Обладать — страница 39 из 127

[69], что за слово шепнул Отец Богов лежащему на погребальном костре мёртвому сыну Бальдеру[70], и я, тогда молодой человек, исполненный самого искреннего благочестия, подразумевал, что слово это – Воскресение. Он, этот юный поэт – нынешний я и не я, – свободно допускал мысль, что мёртвый скандинавский бог света – это прообраз – или образ – мёртвого Сына Божия, Отца христианства. Но, как Вы и почувствовали, мнение это, касательно образов, – меч обоюдоострый, оружие, разящее в обе стороны[71]: считать, будто во всякой истории достоверен только её смысл, будто всякая история есть лишь символическое изображение вечной истины – такое суждение первый шаг к тому, чтобы уравнять все религии между собою… А существование одних и тех же истин во всех религиях – могучий довод как в пользу, так и против наибольшей истинности какой-то одной религии.

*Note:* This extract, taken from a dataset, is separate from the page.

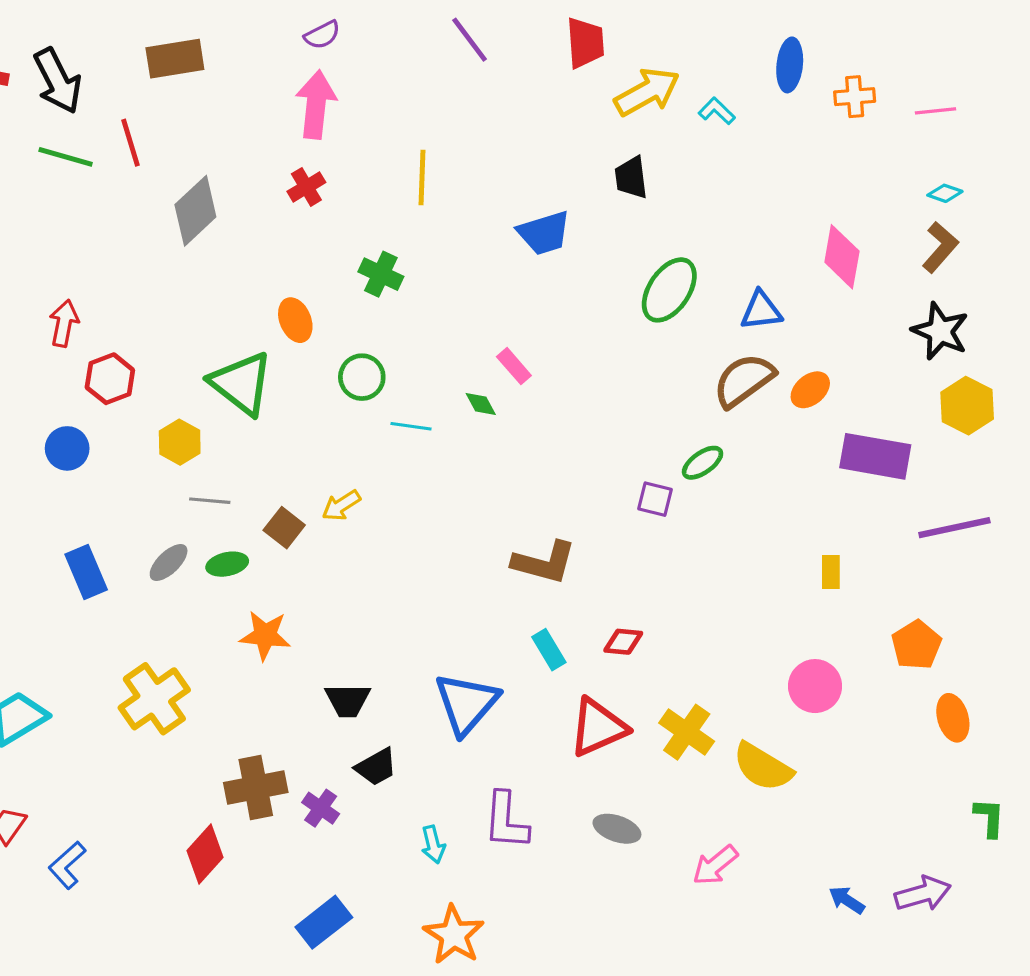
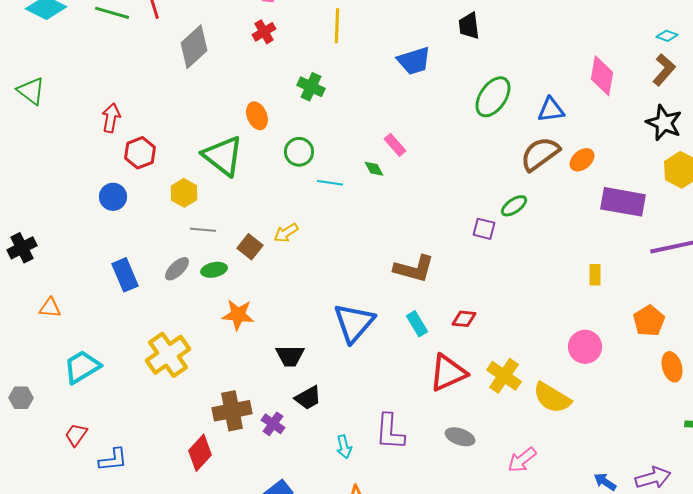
blue triangle: (466, 704) -> (354, 323), moved
blue L-shape: (67, 865) -> (113, 460), turned -144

Теперь я должен сделать одно признание. Сначала я написал это письмо по-другому – и уничтожил. В этом уничтоженном письме я призывал Вас – призывал от души – крепче держаться своей веры, не увлекаться «извивами и оплётами» критической философии; я писал, хоть, может быть, это и вздор, что женский разум – а он не так замутнён, более послушен голосу интуиции и менее предрасположен к искривлениям и вывертам, чем обыкновенно мужской, – возможно, он как раз и привержен истинам, которые ускользают от нас, мужчин, отвлечённых своими бесконечными вопрошаниями, этим большей частью суемудрием по привычке. «У человека может быть не меньше прав на владение истиною, чем у иного – на владение городом, и всё же он будет принуждён сдать это достояние противнику», – мудро заметил сэр Томас Браун[72], и быть орудием той силы, которая во имя своих несостоятельных притязаний принудит Вас отдать ключи от этого города, – такая роль не по мне.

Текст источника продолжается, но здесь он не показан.